Further, plaintiffs argue that the court overlooked relevant facts and controlling principles of law. Under CPLR 2221(d), motions for reargument are "addressed to the sound discretion of the court which decided the prior motion and may be granted upon a showing that the court overlooked or misapprehended the facts or law or for some [other] reason mistakenly arrived at its earlier decision" (Mazzei v Licardi, 47 AD3d 774 [2d Dept 2008], citing Carillo v PM Realty Group, 16 AD3d 611 [2d Dept 2005]; Singleton v Lenox Hill Hospital, 61 AD3d 956, 957 [2d Dept 2009]). A motion for reargument is "not designed to provide an unsuccessful party with successive opportunities to present arguments different from those originally presented" (Gellert & Rodner v Gem Community Management, Inc. 20 AD3d 388 [2d Dept 2005]; McGill v Goldman, 261 AD2d 593, 594 [2d Dept 1999]). Nor does it function as a forum to proffer arguments "different from those originally tendered" (Amato v Lord & Taylor, 10 AD3d 374, 375 [2d Dept 2004]) or on a new theory of law not previously advanced (Frisenda v X Large Enterprises, Inc., 280 AD2d 514, 515 [2d Dept 2001]). Rather, the movant must satisfactorily demonstrate matters of fact or law allegedly overlooked or misapprehended on the prior motion (Matter of Hoffman v Debello-Teheny, 27 AD3d 743 [2d Dept 2006]). New facts may not be submitted or considered by the court (Trahan v Gallea, 48 AD3d 791, 792 [2d Dept 2008]; Quinn v Menzel, 282 AD2d 513 [2d Dept 2001]). Moreover, a motion for leave to reargue must be identified specifically as such, and must be made within 30 days after service of a copy of the order determining the prior motion and written notice of its entry(see CPLR 2221(d)(3)). Courts have allowed a motion for reargument to be made after the statutory time frames in CPLR 2221(d)(3) have expired if a timely notice of appeal has been served and filed (Itzkowitz v. King Kullen Grocery Co, 22 AD3d 636[2d Dept 2005]). Indeed, this court has discretion pursuant to CPLR §2004 to extend the time fixed by statute "as may be just and upon good cause shown" CPLR §2004; Itzkowitz at 638. In addition, courts have automatically denied motions to reargue based upon the movant's failure to include with the motion a complete set of the original papers, as they are germane to said motion to reargue (see, Connors, Supplementary Practice Commentaries McKinney's Cons. Laws of N.Y. C2221:7;).

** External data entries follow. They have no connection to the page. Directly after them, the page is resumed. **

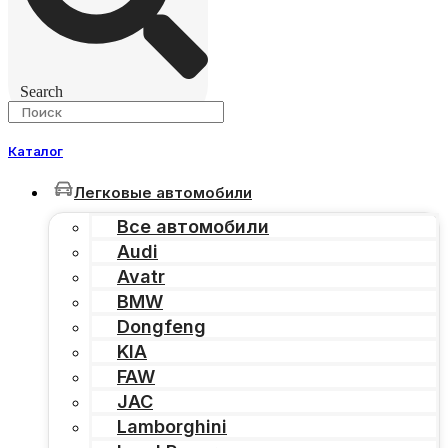
Search
Каталог
Легковые автомобили
Все автомобили
Audi
Avatr
BMW
Dongfeng
KIA
FAW
JAC
Lamborghini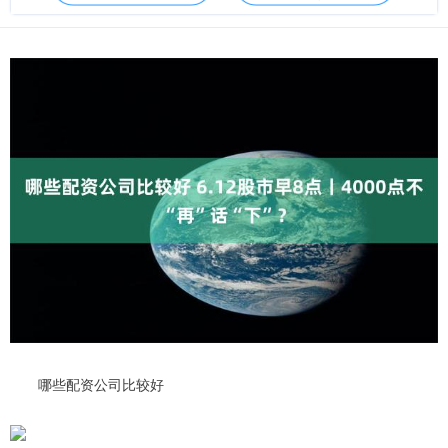
哪些配资公司比较好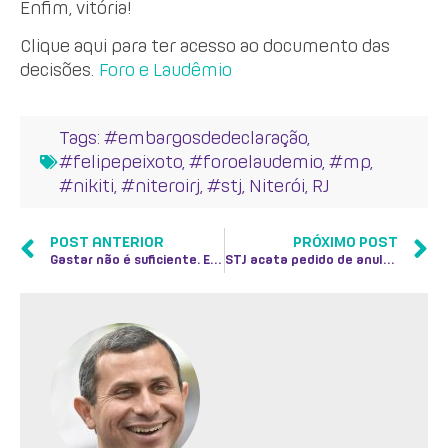
Enfim, vitória!
Clique aqui para ter acesso ao documento das
decisões.
Foro e Laudêmio
Tags:
#embargosdedeclaração
,
#felipepeixoto
,
#foroelaudemio
,
#mp
,
#nikiti
,
#niteroirj
,
#stj
,
Niterói
,
RJ
POST ANTERIOR
PRÓXIMO POST
Gastar não é suficiente. Ensinar, sim, é
STJ acata pedido de anulação da cobrança de Foro e Laudêmio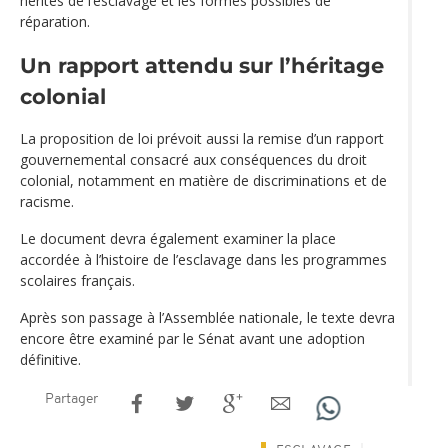
hérités de l’esclavage et les formes possibles de
réparation.
Un rapport attendu sur l’héritage
colonial
La proposition de loi prévoit aussi la remise d’un rapport
gouvernemental consacré aux conséquences du droit
colonial, notamment en matière de discriminations et de
racisme.
Le document devra également examiner la place
accordée à l’histoire de l’esclavage dans les programmes
scolaires français.
Après son passage à l’Assemblée nationale, le texte devra
encore être examiné par le Sénat avant une adoption
définitive.
Partager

The Court after a thorough review of the papers presented in the prior determination, finds that there was a substantial basis for its decision. In reaching its decision to deny reargument, the merits of plaintiffs' position have not been addressed herein, because to do so might trigger an appealable issue, where normally an appeal does not lie in a reargument motion (Price v. Palagonia, 212 AD2d 765 [2d Dept 1995]; Navarette v. Alexiades, 50 AD3d 873 [2d Dept 2008]). Since plaintiffs failed to show that the court overlooked or misapprehended the facts or law or for some other reason mistakenly arrived at its earlier decision, plaintiffs' application for reargument is not supported by the record or the case law, and is denied.

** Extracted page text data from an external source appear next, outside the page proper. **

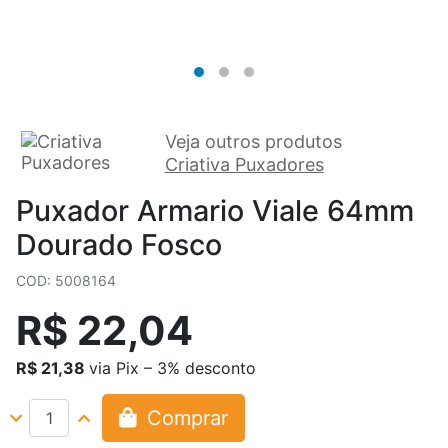
Veja outros produtos
Criativa Puxadores
Puxador Armario Viale 64mm
Dourado Fosco
COD: 5008164
R$ 22,04
R$ 21,38
via Pix – 3% desconto
Comprar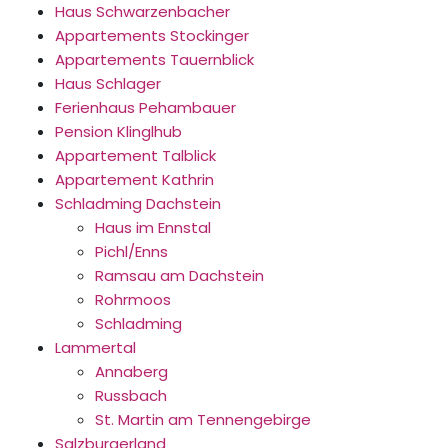
Haus Schwarzenbacher
Appartements Stockinger
Appartements Tauernblick
Haus Schlager
Ferienhaus Pehambauer
Pension Klinglhub
Appartement Talblick
Appartement Kathrin
Schladming Dachstein
Haus im Ennstal
Pichl/Enns
Ramsau am Dachstein
Rohrmoos
Schladming
Lammertal
Annaberg
Russbach
St. Martin am Tennengebirge
Salzburgerland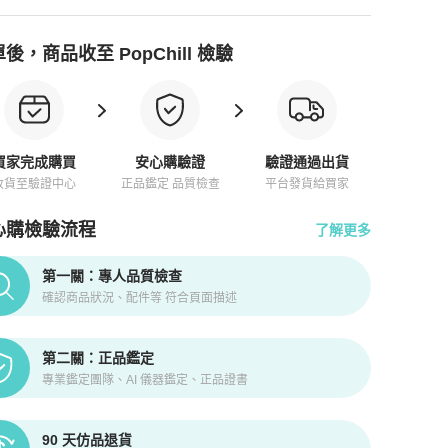
後，商品收至 PopChill 檢驗
買家完成購買
安心購驗證
驗證通過出貨
收貨至驗證中心
正品鑑定 品質檢查
平台發貨給買家
心購檢驗流程
了解更多
pChill拍拍圈正品驗證、安心購檢驗流程介紹
第一關：專人品質檢查
確認商品狀況、配件等 符合頁面描述
第二關：正品鑑定
專業鑑定團隊、AI 儀器鑑定、正品證書
90 天仿品退貨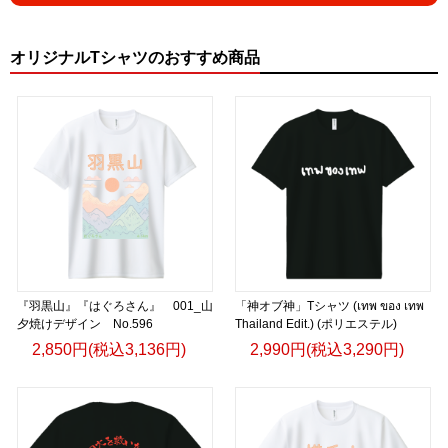
オリジナルTシャツのおすすめ商品
『羽黒山』『はぐろさん』 001_山
「神オブ神」Tシャツ (เทพ ของ เทพ
夕焼けデザイン No.596
Thailand Edit.) (ポリエステル)
2,850円(税込3,136円)
2,990円(税込3,290円)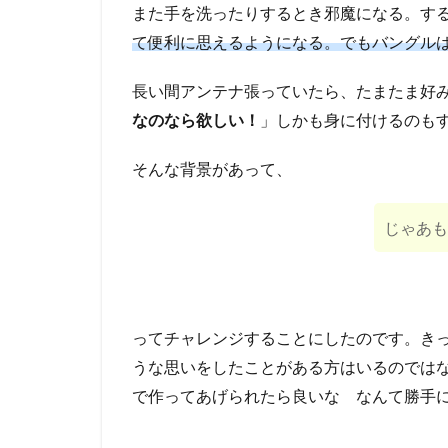
また手を洗ったりするとき邪魔になる。す
て便利に思えるようになる。でもバングル
長い間アンテナ張っていたら、たまたま好
なのなら欲しい！
」しかも身に付けるのもす
そんな背景があって、
じゃあも
ってチャレンジすることにしたのです。きっ
うな思いをしたことがある方はいるのではな
で作ってあげられたら良いな なんて勝手に夢見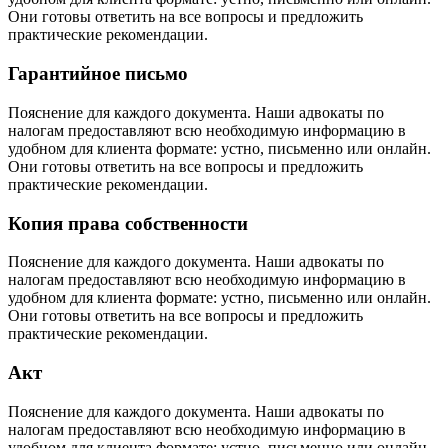
Они готовы ответить на все вопросы и предложить
практические рекомендации.
Гарантийное письмо
Пояснение для каждого документа. Наши адвокаты по
налогам предоставляют всю необходимую информацию в
удобном для клиента формате: устно, письменно или онлайн.
Они готовы ответить на все вопросы и предложить
практические рекомендации.
Копия права собственности
Пояснение для каждого документа. Наши адвокаты по
налогам предоставляют всю необходимую информацию в
удобном для клиента формате: устно, письменно или онлайн.
Они готовы ответить на все вопросы и предложить
практические рекомендации.
Акт
Пояснение для каждого документа. Наши адвокаты по
налогам предоставляют всю необходимую информацию в
удобном для клиента формате: устно, письменно или онлайн.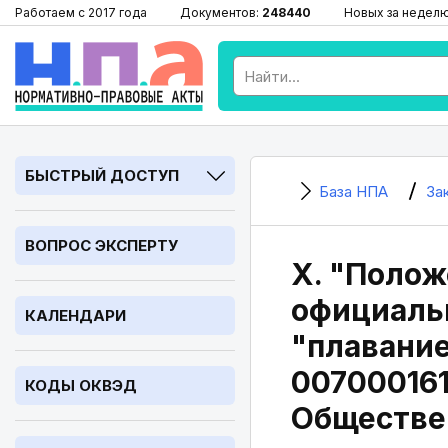
Работаем с 2017 года
Документов:
248440
Новых за недел
БЫСТРЫЙ ДОСТУП
База НПА
За
ВОПРОС ЭКСПЕРТУ
X. "Полож
официальн
КАЛЕНДАРИ
"плавание
007000161
КОДЫ ОКВЭД
Обществен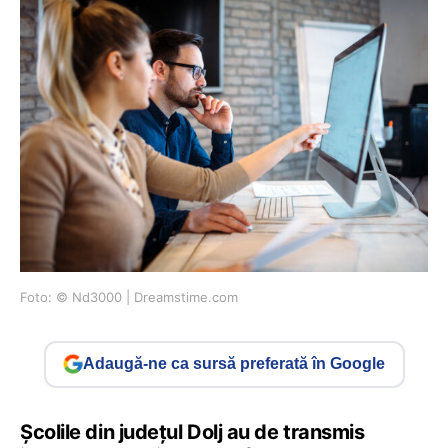
Foto: © Nd3000 | Dreamstime.com
Adaugă-ne ca sursă preferată în Google
Școlile din județul Dolj au de transmis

Now, turning to plaintiffs' application to include a cause of action under negligence. CPLR 3025(b) provides that a party may amend and/or supplement pleadings by leave of court or by stipulation of all parties at any time. It is well settled that "leave to amend a complaint should be freely granted where the proposed amendment is not palpably insufficient or patently devoid of merit and will not result in surprise or prejudice to the opposing party" (Old World Custom Homes, Inc. v Crane, 33 AD3d 600 [2d Dept 2006]; Lucido v Mancuso, 49 AD3d 220 [2d Dept 2008]).
Here, plaintiffs submitted a proposed Verified Second Amended Complaint, that includes as for the Seventh Cause of Action in Negligence against Lynch, that Lynch owed a duty of care to plaintiffs to not deviate from the acceptable standards of practice. In the absence of privity, Lynch owed a duty of care to plaintiffs as they were in near privily, in effecting the transfer of the Lewisboro property from the Syms defendants to Merns and Lynch breached his duty of care to plaintiffs; and that Lynch knew or should have known that the transfer of the Lewisboro property was fraudulent and intended to render the Syms defendants either insolvent and or judgment proof so as to avoid the debt owed to plaintiffs. Moreover, plaintiffs claim that Lynch breached his duty to plaintiffs when he failed to ensure that there was no pending or active litigation against the Syms defendants regarding the Lewisboro Property.
To prove a prima facie case of negligence, a plaintiff must demonstrate the existence of a duty, a breach of that duty, and that the breach of such duty was a proximate cause of his or her injuries (Fox v Marshall, 88 AD3d 131, 135, [2d Dept 2011]). Here, plaintiffs have not demonstrated that a duty owed by Lynch to his client Syms could be extended to an unknown third party, such as plaintiffs. Based upon this record, and even considering the minimal threshold burden, the court finds that plaintiffs' proposed second amended complaint regarding the cause of action for negligence as against Lynch, is palpably insufficient as a matter of law or totally devoid of merit (Clark v Clark, 93 AD 3d 812[2d Dept 2012].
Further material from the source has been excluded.